• _What is expected_
Transcribe each entry so that nothing differs from the original.

Dataset entries:
------------------------------------------------

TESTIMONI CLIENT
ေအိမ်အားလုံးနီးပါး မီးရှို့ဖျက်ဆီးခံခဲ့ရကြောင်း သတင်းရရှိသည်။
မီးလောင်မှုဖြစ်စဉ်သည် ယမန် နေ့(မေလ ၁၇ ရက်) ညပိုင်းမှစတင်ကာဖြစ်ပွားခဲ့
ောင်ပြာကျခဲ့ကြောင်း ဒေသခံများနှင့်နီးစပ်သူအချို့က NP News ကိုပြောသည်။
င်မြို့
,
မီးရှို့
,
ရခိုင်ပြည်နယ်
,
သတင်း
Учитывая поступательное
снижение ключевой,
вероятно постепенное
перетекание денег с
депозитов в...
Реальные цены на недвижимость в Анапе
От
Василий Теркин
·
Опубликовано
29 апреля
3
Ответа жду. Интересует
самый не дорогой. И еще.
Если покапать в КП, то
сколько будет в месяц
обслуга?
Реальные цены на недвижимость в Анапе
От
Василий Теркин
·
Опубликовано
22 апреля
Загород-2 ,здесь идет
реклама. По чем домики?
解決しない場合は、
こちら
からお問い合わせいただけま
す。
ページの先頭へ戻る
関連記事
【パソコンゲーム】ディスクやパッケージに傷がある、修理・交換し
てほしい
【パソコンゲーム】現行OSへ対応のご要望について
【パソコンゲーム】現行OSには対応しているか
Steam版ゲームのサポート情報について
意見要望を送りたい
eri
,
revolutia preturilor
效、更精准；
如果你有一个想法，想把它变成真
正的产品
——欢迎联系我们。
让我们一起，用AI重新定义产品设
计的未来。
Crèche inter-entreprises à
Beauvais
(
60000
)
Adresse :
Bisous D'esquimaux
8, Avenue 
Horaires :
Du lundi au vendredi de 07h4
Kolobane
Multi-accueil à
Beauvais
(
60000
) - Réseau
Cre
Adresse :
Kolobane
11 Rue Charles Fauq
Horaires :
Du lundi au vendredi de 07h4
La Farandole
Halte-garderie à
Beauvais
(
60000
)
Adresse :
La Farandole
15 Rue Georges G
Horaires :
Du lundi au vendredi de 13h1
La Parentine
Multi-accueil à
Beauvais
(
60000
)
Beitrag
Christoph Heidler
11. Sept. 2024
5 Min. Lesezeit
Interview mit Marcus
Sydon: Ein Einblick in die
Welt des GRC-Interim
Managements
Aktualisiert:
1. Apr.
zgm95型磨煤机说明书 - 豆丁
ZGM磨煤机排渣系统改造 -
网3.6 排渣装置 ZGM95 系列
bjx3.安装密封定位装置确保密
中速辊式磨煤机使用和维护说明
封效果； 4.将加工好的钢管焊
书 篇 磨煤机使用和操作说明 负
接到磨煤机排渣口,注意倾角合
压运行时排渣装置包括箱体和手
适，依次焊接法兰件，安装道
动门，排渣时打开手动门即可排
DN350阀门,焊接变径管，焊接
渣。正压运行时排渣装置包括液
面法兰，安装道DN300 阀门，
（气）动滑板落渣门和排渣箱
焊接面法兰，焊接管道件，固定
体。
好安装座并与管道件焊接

------------------------------------------------

• _Response to the task_
TESTIMONI CLIENT
ေအိမ်အားလုံးနီးပါး မီးရှို့ဖျက်ဆီးခံခဲ့ရကြောင်း သတင်းရရှိသည်။
မီးလောင်မှုဖြစ်စဉ်သည် ယမန် နေ့(မေလ ၁၇ ရက်) ညပိုင်းမှစတင်ကာဖြစ်ပွားခဲ့
ောင်ပြာကျခဲ့ကြောင်း ဒေသခံများနှင့်နီးစပ်သူအချို့က NP News ကိုပြောသည်။
င်မြို့
,
မီးရှို့
,
ရခိုင်ပြည်နယ်
,
သတင်း
Учитывая поступательное
снижение ключевой,
вероятно постепенное
перетекание денег с
депозитов в...
Реальные цены на недвижимость в Анапе
От
Василий Теркин
·
Опубликовано
29 апреля
3
Ответа жду. Интересует
самый не дорогой. И еще.
Если покапать в КП, то
сколько будет в месяц
обслуга?
Реальные цены на недвижимость в Анапе
От
Василий Теркин
·
Опубликовано
22 апреля
Загород-2 ,здесь идет
реклама. По чем домики?
解決しない場合は、
こちら
からお問い合わせいただけま
す。
ページの先頭へ戻る
関連記事
【パソコンゲーム】ディスクやパッケージに傷がある、修理・交換し
てほしい
【パソコンゲーム】現行OSへ対応のご要望について
【パソコンゲーム】現行OSには対応しているか
Steam版ゲームのサポート情報について
意見要望を送りたい
eri
,
revolutia preturilor
效、更精准；
如果你有一个想法，想把它变成真
正的产品
——欢迎联系我们。
让我们一起，用AI重新定义产品设
计的未来。
Crèche inter-entreprises à
Beauvais
(
60000
)
Adresse :
Bisous D'esquimaux
8, Avenue 
Horaires :
Du lundi au vendredi de 07h4
Kolobane
Multi-accueil à
Beauvais
(
60000
) - Réseau
Cre
Adresse :
Kolobane
11 Rue Charles Fauq
Horaires :
Du lundi au vendredi de 07h4
La Farandole
Halte-garderie à
Beauvais
(
60000
)
Adresse :
La Farandole
15 Rue Georges G
Horaires :
Du lundi au vendredi de 13h1
La Parentine
Multi-accueil à
Beauvais
(
60000
)
Beitrag
Christoph Heidler
11. Sept. 2024
5 Min. Lesezeit
Interview mit Marcus
Sydon: Ein Einblick in die
Welt des GRC-Interim
Managements
Aktualisiert:
1. Apr.
zgm95型磨煤机说明书 - 豆丁
ZGM磨煤机排渣系统改造 -
网3.6 排渣装置 ZGM95 系列
bjx3.安装密封定位装置确保密
中速辊式磨煤机使用和维护说明
封效果； 4.将加工好的钢管焊
书 篇 磨煤机使用和操作说明 负
接到磨煤机排渣口,注意倾角合
压运行时排渣装置包括箱体和手
适，依次焊接法兰件，安装道
动门，排渣时打开手动门即可排
DN350阀门,焊接变径管，焊接
渣。正压运行时排渣装置包括液
面法兰，安装道DN300 阀门，
（气）动滑板落渣门和排渣箱
焊接面法兰，焊接管道件，固定
体。
好安装座并与管道件焊接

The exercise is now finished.